Jimmy Şanslıyız çünkü kariyerimiz boyunca kimse bize ne tür müzik yapmamız gerektiğini söylemedi. Yapmak istediklerimizin sorumluluğu bize ait ve bu yaratıcı anlamda heyecan verici. Vizyonumuza güvenen bir plak şirketiyle çalıştığımız için şanslıyız. Bazı sanatçılar konfor alanlarında kalıp üretimlerinde tekrara düşebiliyor. Biz müziğimizde bizi biz yapan unsurları her zaman korumayı umuyoruz, öte yandan her yeni işimizde kendimizi zorlayıp söz ve müzik anlamında yeni bakış açıları yakalamaya çalışıyoruz.

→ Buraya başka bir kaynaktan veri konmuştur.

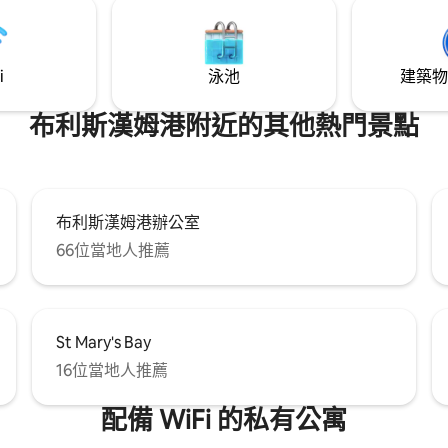
在夜間只有星星照亮。你可能會
年來都好。
i
泳池
建築物
布利斯漢姆港附近的其他熱門景點
布利斯漢姆港辦公室
66位當地人推薦
St Mary's Bay
16位當地人推薦
配備 WiFi 的私有公寓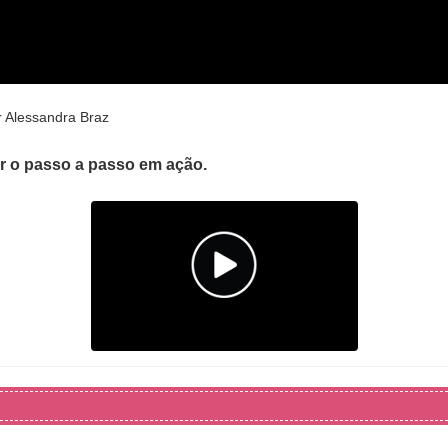
r Alessandra Braz
er o passo a passo em ação.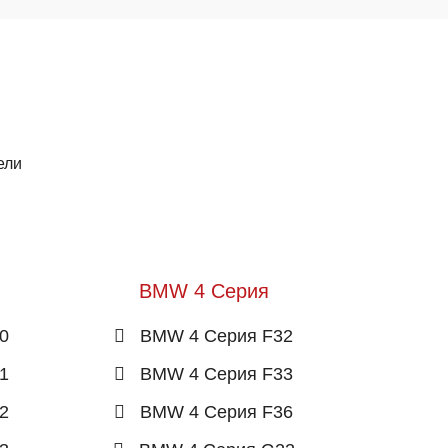
ели
BMW 4 Серия
0
BMW 4 Серия F32
1
BMW 4 Серия F33
2
BMW 4 Серия F36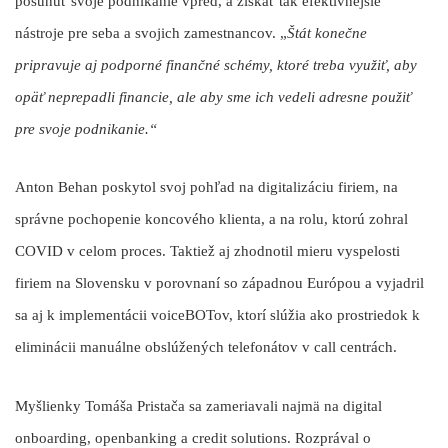
posunúť svoje podnikanie vpred, a získať tak efektívnejšie
nástroje pre seba a svojich zamestnancov.
„
Štát konečne
pripravuje aj podporné finančné schémy, ktoré treba využiť, aby
opäť neprepadli financie, ale aby sme ich vedeli adresne použiť
pre svoje podnikanie.“
Anton Behan
poskytol svoj pohľad na digitalizáciu firiem, na
správne pochopenie koncového klienta, a na rolu, ktorú zohral
COVID v celom proces. Taktiež aj zhodnotil mieru vyspelosti
firiem na Slovensku v porovnaní so západnou Európou a vyjadril
sa aj k implementácii voiceBOTov, ktorí slúžia ako prostriedok k
eliminácii manuálne obslúžených telefonátov v call centrách.
Myšlienky
Tomáša Pristača
sa zameriavali najmä na digital
onboarding, openbanking a credit solutions. Rozprával o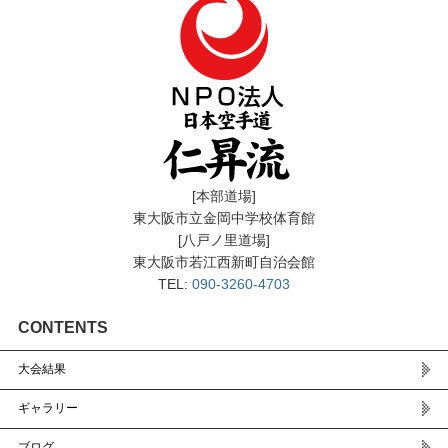
[本部道場]
東大阪市立金岡中学校体育館
[八戸ノ里道場]
東大阪市若江西新町自治会館
TEL:
090-3260-4703
CONTENTS
大会結果
ギャラリー
ブログ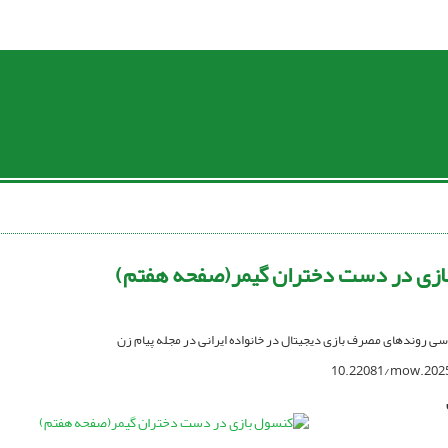
ازی در دست دختران گیمر(صفحه هفتم)
رسی روندهای مصرف بازی دیجیتال در خانواده ایرانی در مجله پیام زن
10.22081/mow.202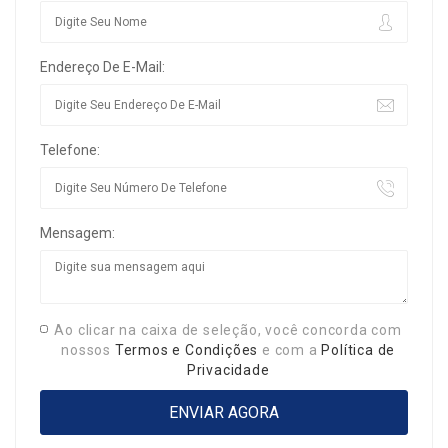
Endereço De E-Mail:
Telefone:
Mensagem:
Ao clicar na caixa de seleção, você concorda com
nossos
Termos e Condições
e com a
Política de
Privacidade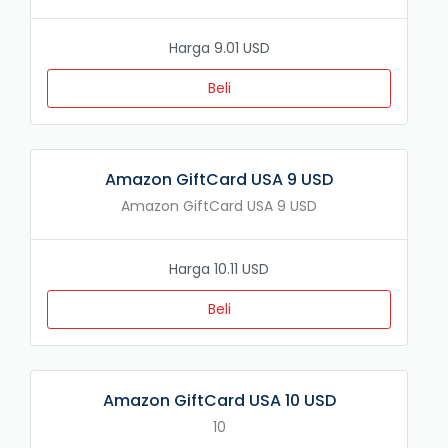
Harga 9.01 USD
Beli
Amazon GiftCard USA 9 USD
Amazon GiftCard USA 9 USD
Harga 10.11 USD
Beli
Amazon GiftCard USA 10 USD
10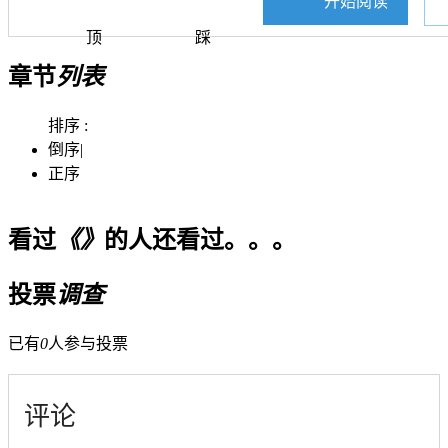
开始阅读
顶
踩
章节
列表
排序 :
倒序
|
正序
看过
《》
的人还看过。。。
投票
调查
已有
0
人参与投票
评论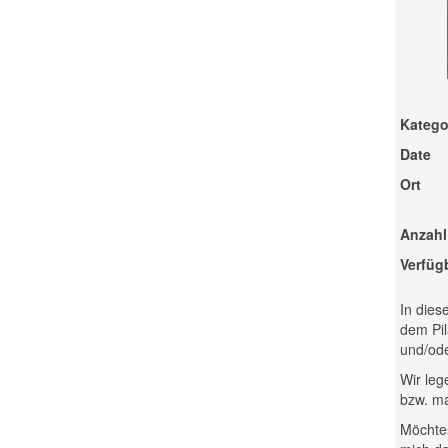
Katego
Date
Ort
Anzahl
Verfüg
In dies
dem Pil
und/ode
Wir leg
bzw. ma
Möchtes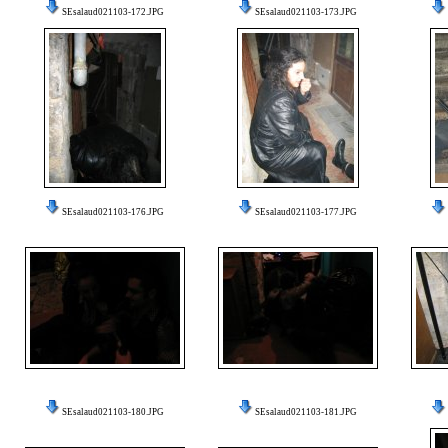
SEsalaud021103-172.JPG
SEsalaud021103-173.JPG
SEsalaud021103-176.JPG
SEsalaud021103-177.JPG
SEsalaud021103-180.JPG
SEsalaud021103-181.JPG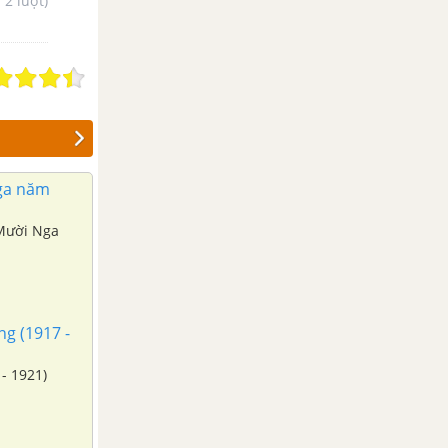
- 2 lượt)
ga năm
 Mười Nga
g (1917 -
- 1921)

Sizce müzikal anlamda ayırt edilebilir bir stile sahip olmak ne demek?

Kendi işlerinizi bu açıdan nasıl görüyorsunuz? Tom Bir bestecinin şöyle bir sözü vardı: Her büyük müzisyenin işinde onun etkilendiği kişileri açıkça duyabilmelisiniz ancak bu kişiler müzisyenin kendi özgün stilini asla bastırmamalı. Bu bana her daim güzel bir hedef gibi geldi. Herkes hayran olduklarını taklit edip süreç içinde doğal olarak kendi stillerini geliştirmeyi umuyor. Biz kendine özgü bir stilimiz olduğunu düşünüyoruz ve neyi sevdiğimizi biliyoruz. Yine de bunun hakkında çok düşünmemeye çalışıyoruz ve bizi heyecanlandıran müziği üretmeye devam ediyoruz. Eğer bizi harekete geçiriyorsa başkalarını da etkilemesini umuyoruz.

Şarkı üretimi içe dönük bir süreç ancak konserler çok sosyal ortamlar. Çalışırken bu farklı enerjilere adapte olmanız kolay mı?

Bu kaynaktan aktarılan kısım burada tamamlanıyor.